He pulls back, holding my face in both hands, his eyes moving over me like he’s cataloging every scratch and bruise. His thumb brushes the split in my lip, and his jaw goes tight.

“Who did this?”

“Doesn’t matter. I did worse to them.”

A ghost of a smile. “That’s my girl.”

Archer is last. He’s at the bottom of the steps, looking up at me.

“You good?” he asks.

“I’m good.”

He nods. Then he climbs the steps, and his arms go around me, his chin resting on top of my head, and we just stay like that for a moment.

I turn and scan the compound. Takes me less than ten seconds to find them.

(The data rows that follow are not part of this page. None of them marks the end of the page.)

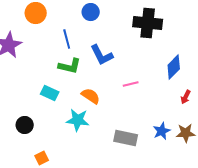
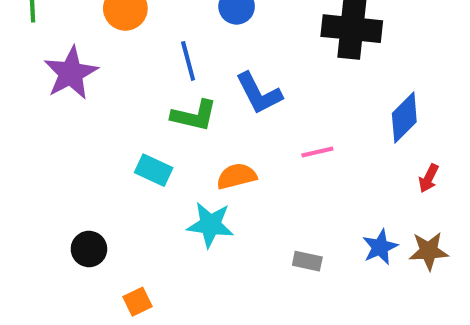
orange semicircle: (91, 96) -> (237, 176), turned -48
black circle: (25, 125) -> (89, 249), moved
gray rectangle: (126, 138) -> (307, 261), size x0.6

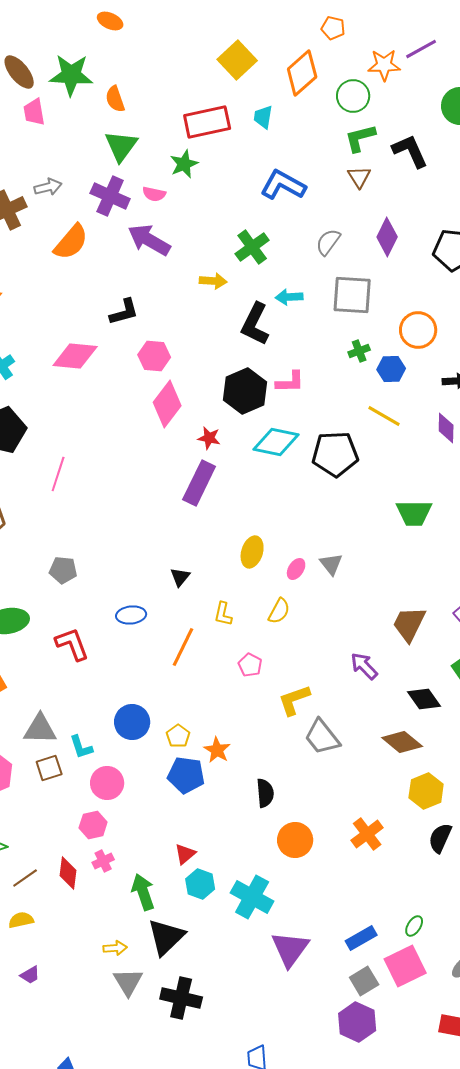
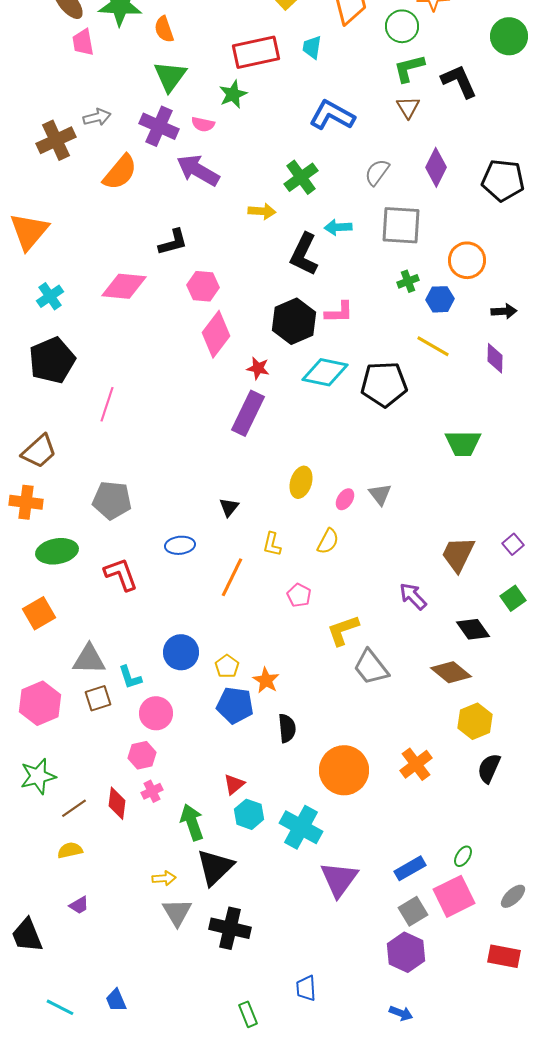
gray pentagon: (63, 570) -> (112, 500), size x1.4
black semicircle: (265, 793) -> (287, 728), moved
orange circle: (295, 840) -> (344, 770), size x1.4

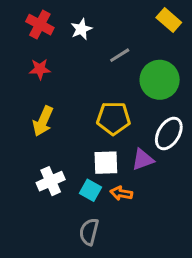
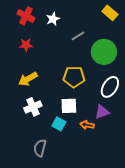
yellow arrow: (43, 121) -> (28, 79), turned 36
purple triangle: (143, 160) -> (102, 112), moved
white cross: (51, 181) -> (33, 107), moved
orange arrow: (121, 193) -> (87, 125), moved
gray semicircle: (89, 232) -> (40, 148), moved

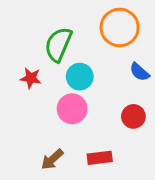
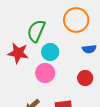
blue semicircle: (140, 72) -> (89, 49), turned -48
red star: (31, 78) -> (18, 53), size x1.5

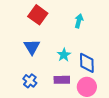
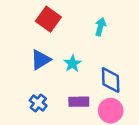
blue triangle: (32, 47) -> (41, 60), turned 30
cyan star: (64, 55) -> (72, 64), moved

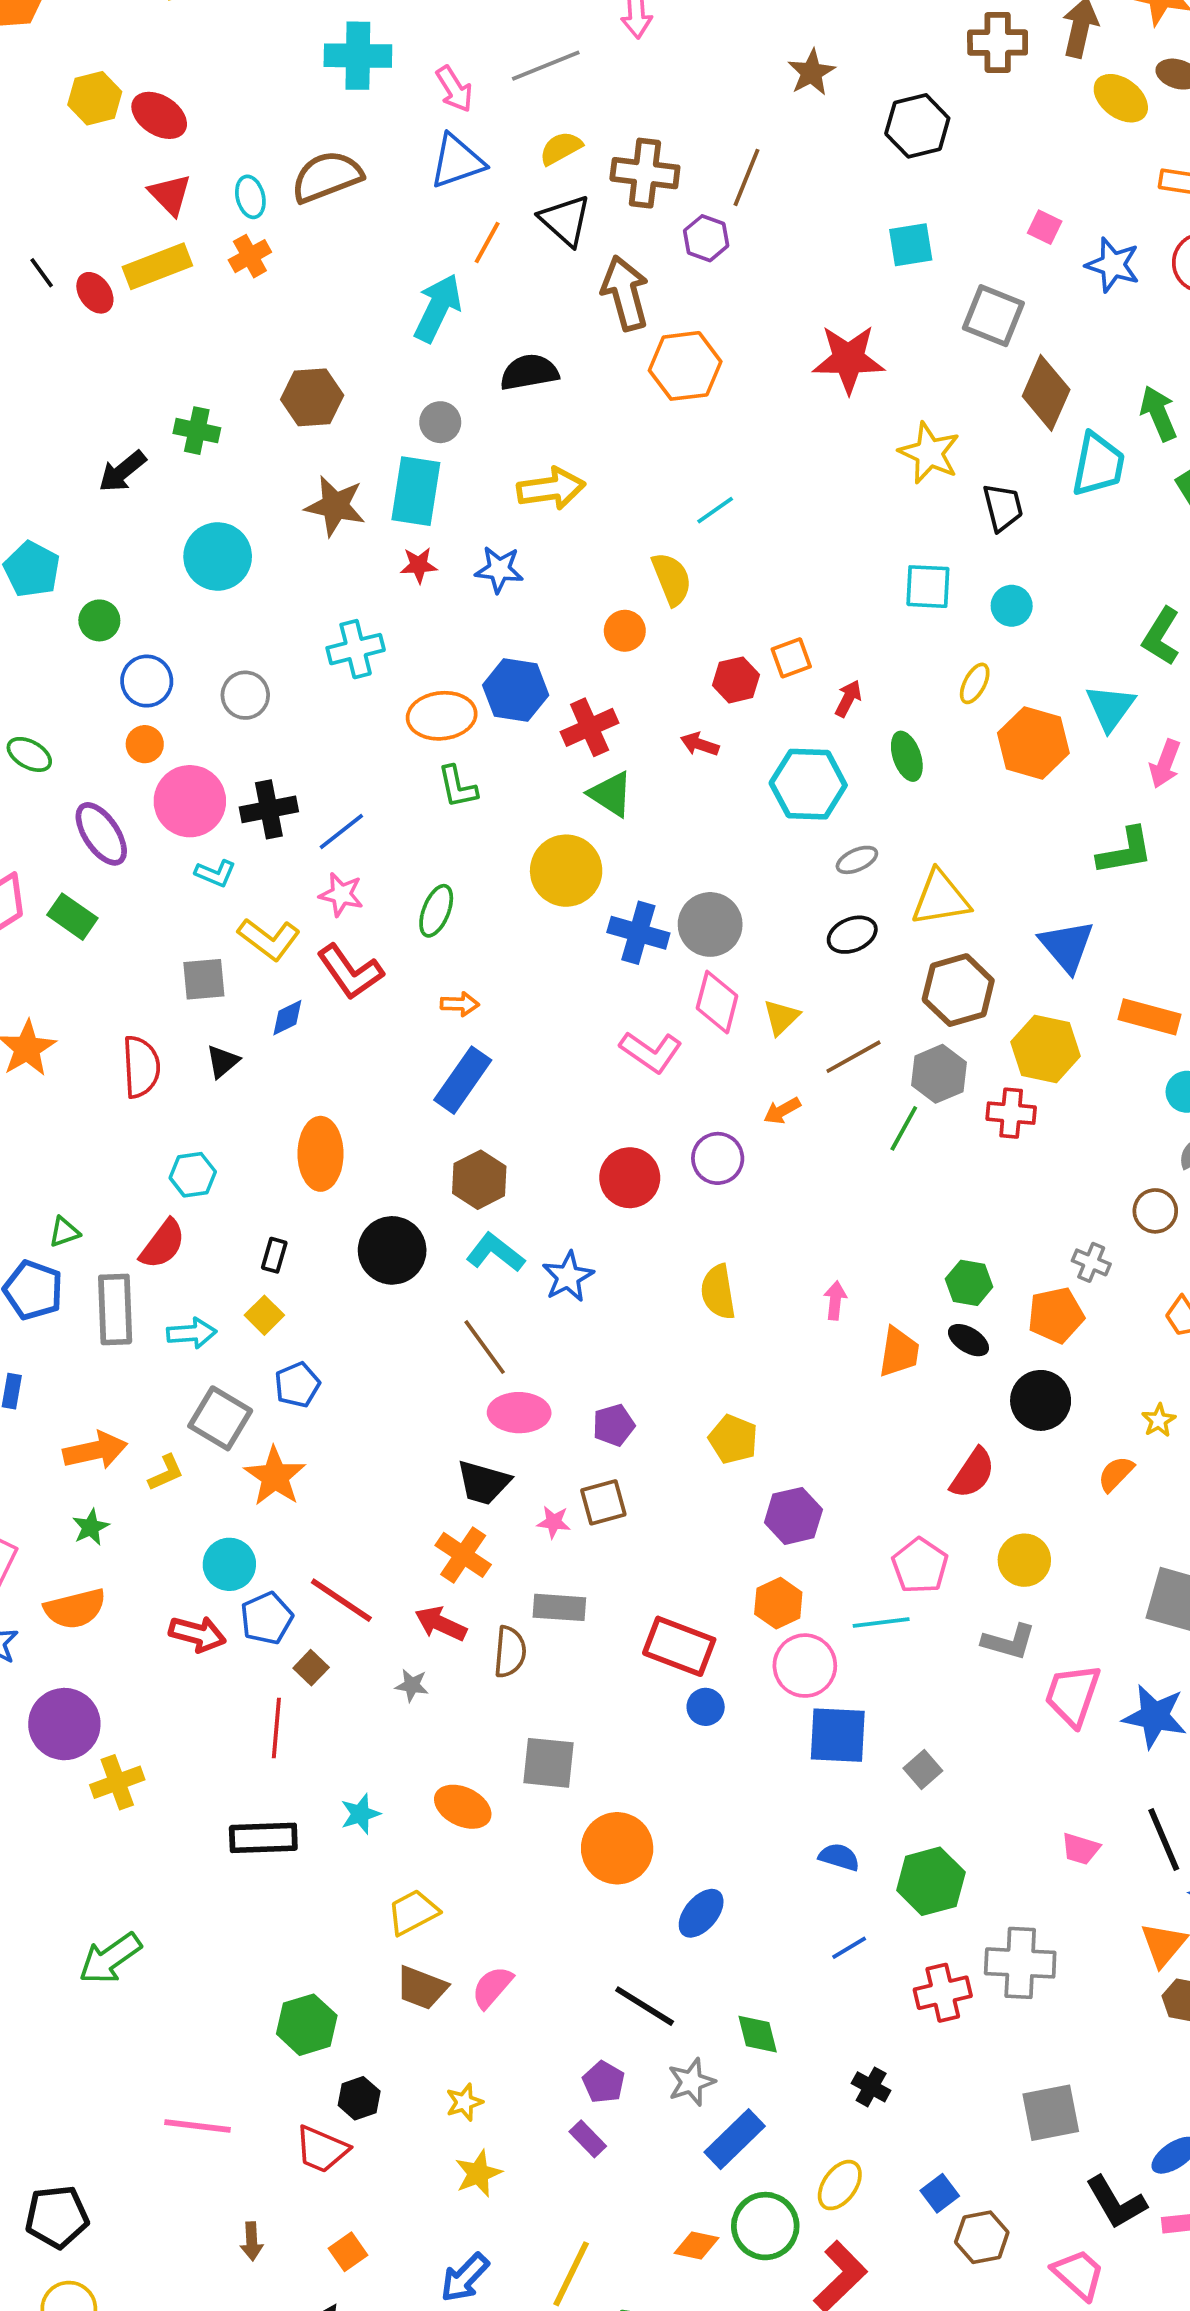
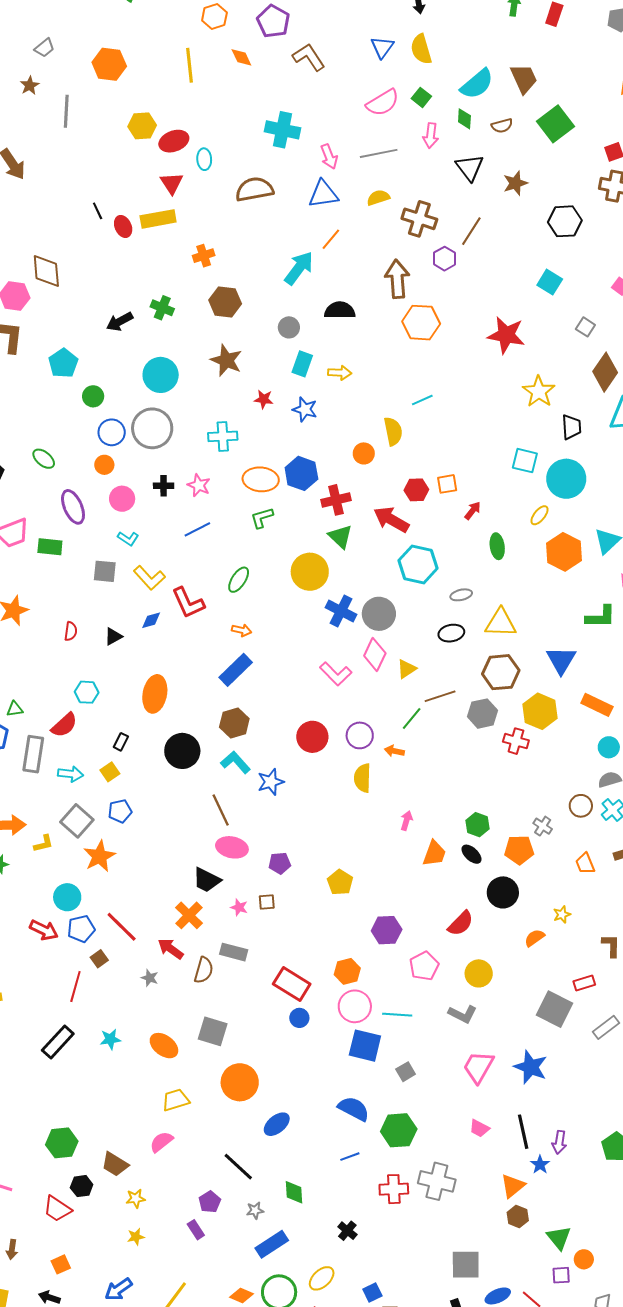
red ellipse: (159, 115) -> (174, 141), turned -64
cyan ellipse: (250, 197) -> (204, 159), moved
black triangle: (565, 220) -> (470, 168), moved
cyan square: (911, 245) -> (550, 282), turned 30
orange cross: (250, 256) -> (204, 256), moved
gray square: (993, 316) -> (585, 327), size x0.6
yellow arrow: (551, 489) -> (340, 373), size x0.7
cyan rectangle: (416, 491) -> (302, 364), moved, size x0.7
cyan circle: (1012, 606) -> (566, 479), size x1.8
gray circle: (245, 695) -> (152, 428), moved, size x1.6
red arrow: (700, 744) -> (391, 520), size x1.8
cyan hexagon: (808, 784) -> (418, 564), moved
green L-shape: (458, 787) -> (262, 518), turned 75
pink circle: (190, 801) -> (122, 499), size x0.7
black cross: (269, 809) -> (164, 486), moved, size x0.7
pink star: (341, 894) -> (199, 485), moved
green rectangle: (72, 917) -> (50, 547), turned -40
gray square: (204, 979) -> (105, 571), moved
red semicircle: (141, 1067) -> (71, 631), size x0.6
orange arrow: (782, 1111) -> (394, 751), moved, turned 30
green line: (904, 1128) -> (412, 719), moved
yellow semicircle: (718, 1292) -> (363, 778), moved
brown square: (603, 1502) -> (267, 902), size x0.7
purple hexagon: (793, 1516) -> (387, 930), moved
cyan line: (881, 1623) -> (397, 1015), moved
pink trapezoid: (1073, 1695) -> (478, 1067), moved
black rectangle: (263, 1838) -> (58, 1042), turned -56
blue semicircle: (839, 1857) -> (354, 1109), size x1.5
yellow trapezoid: (413, 1912) -> (176, 1100), moved
brown trapezoid: (422, 1988) -> (115, 1164), moved
gray star: (691, 2082) -> (255, 1210), size x0.7
gray square: (1051, 2113) -> (466, 1265), moved
yellow star: (478, 2173) -> (136, 1237), size x0.7

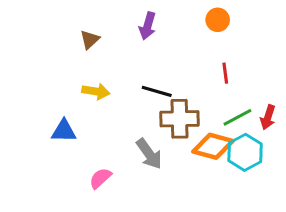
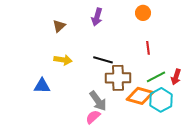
pink semicircle: (100, 178) -> (93, 117), moved

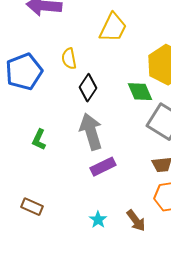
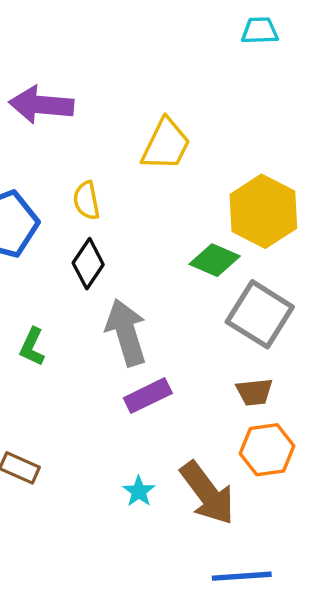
black diamond: (88, 88) -> (88, 264), moved
green diamond: (140, 92) -> (215, 260), turned -44
brown arrow: (136, 221) -> (207, 493), size x1.6

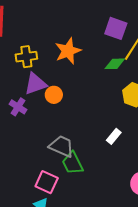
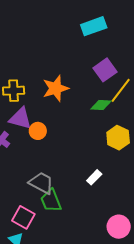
purple square: (116, 28) -> (105, 70), turned 30
purple triangle: (35, 84) -> (20, 118), turned 30

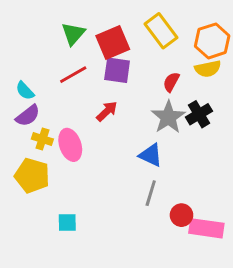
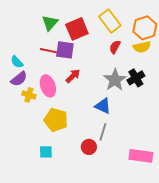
purple square: (117, 70) -> (65, 50), moved
red line: (73, 75) -> (50, 51), turned 42
red semicircle: (171, 82) -> (115, 47), moved
pink ellipse: (70, 145) -> (48, 86), moved
yellow pentagon: (32, 176) -> (56, 120), moved
red circle: (181, 215) -> (89, 147), moved

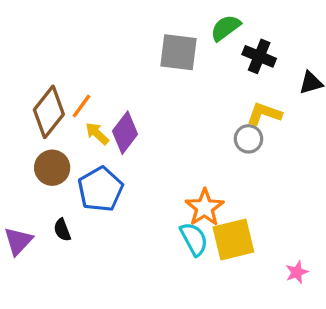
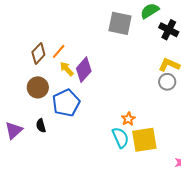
brown diamond: (49, 112) -> (38, 53), size x0.7
gray circle: (248, 139) -> (167, 82), moved
orange star: (205, 208) -> (128, 119), size x0.6

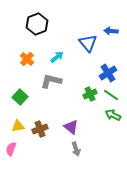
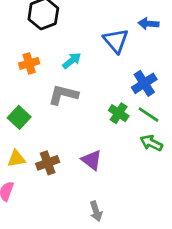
orange cross: (27, 59) -> (29, 63), turned 32
green cross: (90, 94) -> (119, 113), turned -32
gray arrow: (76, 149) -> (96, 211), moved

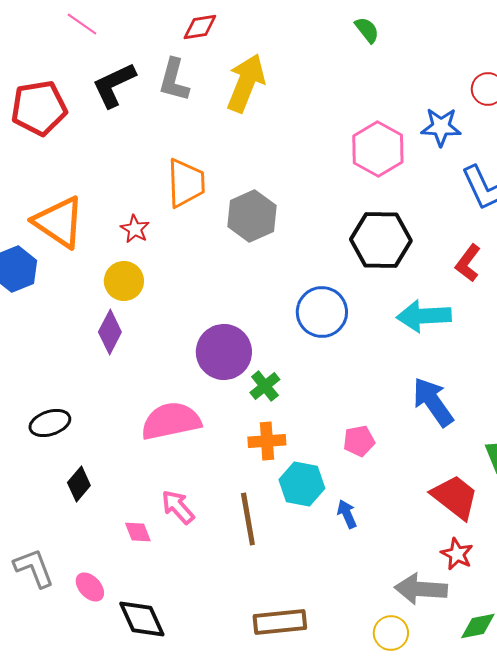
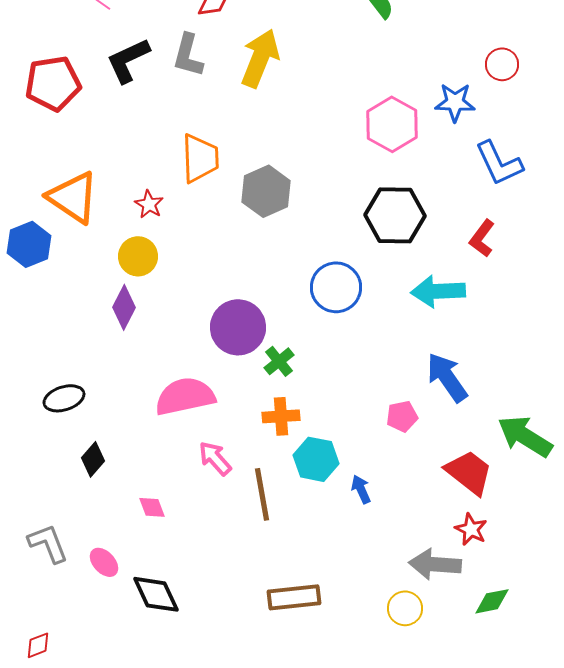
pink pentagon: (359, 441) -> (402, 416), moved
pink arrow: (178, 507) -> (215, 458), moved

I have one thing left to do.

Stuart and his father are on their knees.

43

Mo

Iwalk toward Stuart, who kneels in the dirt with his hands tied behind his back. His lip is split, and a purple bruise spreads across his jaw. Next to him, the head alpha and his followers kneel too. But Mark’s posture stays stiff and defiant, chin up as if he still has something to claim in this world.

The guys fall in around me; Darius on my left, Silas on my right, Archer and Elias a step behind.

Stuart hears my footsteps and lifts his head. His eyes widen when he sees me, and I catch a flicker of calculation behind them.

I stop three feet in front of him, close enough to smell the fear leaking from his pores.

“Mo,” he starts, voice cracking. “Listen, I can explain—”

“Shut the fuck up.”

His mouth snaps closed.

I look at him. Really look at him. The boy who told me I was beautiful. The boy who held my hand and kissed me under the stars and made me believe, for one stupid month, that I was special. The first person outside of Sophie I ever trusted. The boy who bragged about it afterward and collected his winnings, while I was dragged into a cell.

“Mo,” he tries again. “Listen, I was just trying to help you find your sister. That’s all this was. I—”

“Shut up.” I step closer. “You don’t get to talk. Not anymore.”

I crouch down so I’m at his eye level. His scent hits me. Fear and desperation wrapped in something oily and rotten.

“You were just a stupid boy,” I say, my voice steady. “A stupid, cruel, pathetic boy who needed his friends to think he was big. And you know what? You’re still that boy. You just got taller.”

Stuart’s eyes dart to Darius behind me, then back. Searching for an exit, a way out, someone to save him.

“The bet,” I say. “Tell them about the bet.”

“Mo, that was years ago. I was a kid. I didn’t know what would happen to you—”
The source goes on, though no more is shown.